Growing cells at scale

People have been using fermentation to make food products as long as they have been making beer and wine — thousands and thousands of years. We use bacterial and fungal cultures to make products such as yogurt, vinegar and sauerkraut.

In the past few decades, the biotechnology industry has developed ways to use cultures of bacteria, animal or plant cells to make drugs and vaccines. The basic concept of cultivated meat is to take the animal cell technology from the biotech sector and convert it into a food-type process.

There are some important differences between the two, Block said. Food industry fermentation runs at much larger scales than biotech — hundreds of thousands of liters compared to tens of thousands. Food industry processes use cheap raw materials and sell products for dollars a pound. Biotech cell culture uses expensive, highly complex ingredients to keep sensitive cell cultures alive and make products that can sell for thousands of dollars an ounce.

Developing the technology, including new, inexpensive culture media, to bridge that gap is among the goals of the NSF grant to UC Davis. Other goals are to establish and evaluate cell lines that could be used to grow meat; find ways to create structure in cultured meat, for example producing something more like steak than hamburger; and carry out a full technoeconomic analysis and life cycle analysis of cultivated meat. Researchers will also look at how growth conditions affect the sensory qualities and nutritional value of cultivated meat.

Cultivated meat

The cultivated meat industry has already started producing chicken, beef, seafood and more. Seen here: Wildtype. Above: Higher Steaks and Tailored Brands.

A four-legged bioreactor

Ruminant animals such as cows and sheep already have an on-board fermentation system — the rumen — where bacteria convert plants into material the animal can digest and turn into meat and milk, said Alison Van Eenennaam, cooperative extension specialist in the Department of Animal Science.

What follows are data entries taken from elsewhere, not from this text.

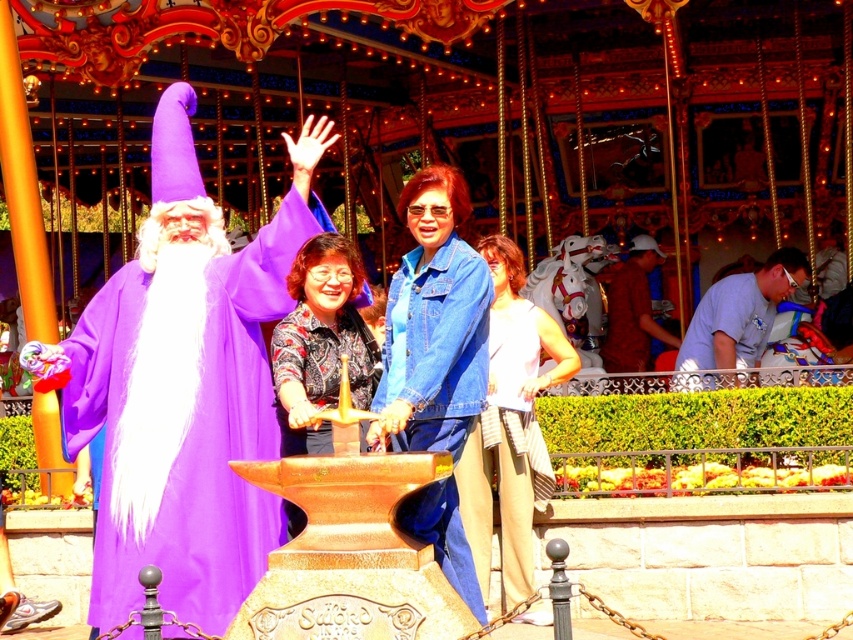 Is white cotton tank top at center further to camera compared to light blue denim shirt at right?

That is False.

Is point (490, 316) closer to viewer compared to point (767, 308)?

That is True.

Does point (531, 388) come closer to viewer compared to point (741, 324)?

Yes.

This screenshot has width=853, height=640. Find the location of `white cotton tank top at center`. white cotton tank top at center is located at coordinates (509, 426).

Can you confirm if denim jacket at center is positioned to the left of brown fabric shirt at center?

Indeed, denim jacket at center is positioned on the left side of brown fabric shirt at center.

Which is in front, point (430, 442) or point (647, 344)?

Point (430, 442)

What do you see at coordinates (433, 324) in the screenshot?
I see `denim jacket at center` at bounding box center [433, 324].

You are a GUI agent. You are given a task and a screenshot of the screen. Output one action in this format:
    pyautogui.click(x=<x>, y=<y>)
    Task: Click on the denim jacket at center
    This screenshot has height=640, width=853.
    Given the screenshot: What is the action you would take?
    pyautogui.click(x=433, y=324)

Which is behind, point (234, 388) or point (457, 273)?

Positioned behind is point (234, 388).

What do you see at coordinates (184, 385) in the screenshot? Image resolution: width=853 pixels, height=640 pixels. I see `purple velvet wizard at left` at bounding box center [184, 385].

The width and height of the screenshot is (853, 640). What do you see at coordinates (184, 385) in the screenshot? I see `purple velvet wizard at left` at bounding box center [184, 385].

Where is `purple velvet wizard at left`? The image size is (853, 640). purple velvet wizard at left is located at coordinates (184, 385). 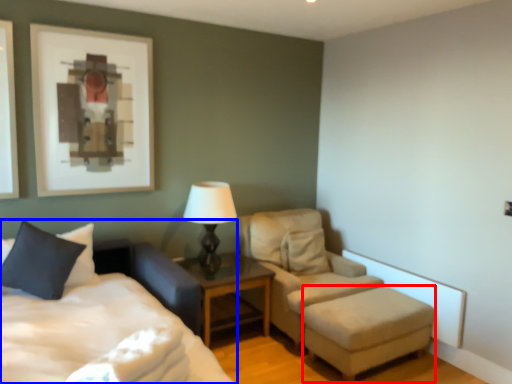 Question: Which object is closer to the camera taking this photo, stool (highlighted by a red box) or bed (highlighted by a blue box)?

Choices:
 (A) stool
 (B) bed

Answer: (B)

“It’s a self-propelled, self-cleaning, solar-powered, cellulose-driven bioreactor,” she said.

Speaking at a virtual meeting of the Beef Improvement Federation in 2020, Van Eenennaam cited a life cycle analysis showing that cattle and sheep use a relatively large amount of land and have a large carbon footprint compared to other sources of dietary protein, such as poultry or pork, beans and pulses, or cultivated meat — although the latter is based on estimates as the industry is currently very small.

On the other hand, ruminant animals such as sheep and cattle can make use of food sources that humans can’t eat and can forage on land unsuitable for other forms of agriculture. Rangelands can also sequester carbon from the atmosphere.

The same analysis estimated that cultivated meat would have higher energy use than other forms of protein production, Van Eenennaam said.

“Essentially you’re replacing a biological system, the body of a cow, with industrial electricity,” she said.

The technological issues are challenging, and the full environmental impacts of cultivated meat, once all the life cycle costs of raw materials, water and energy use are taken into account, are yet to be worked out.

One future Block sees is cultivated meat facilities co-located with traditional livestock production — a fermentation plant at a feedlot, for example. The two might make use of the same plant-based feedstocks and have efficiencies in space, energy and water use.

“Will this be a viable alternative to traditional animal agriculture? That’s what we want to know,” Block said.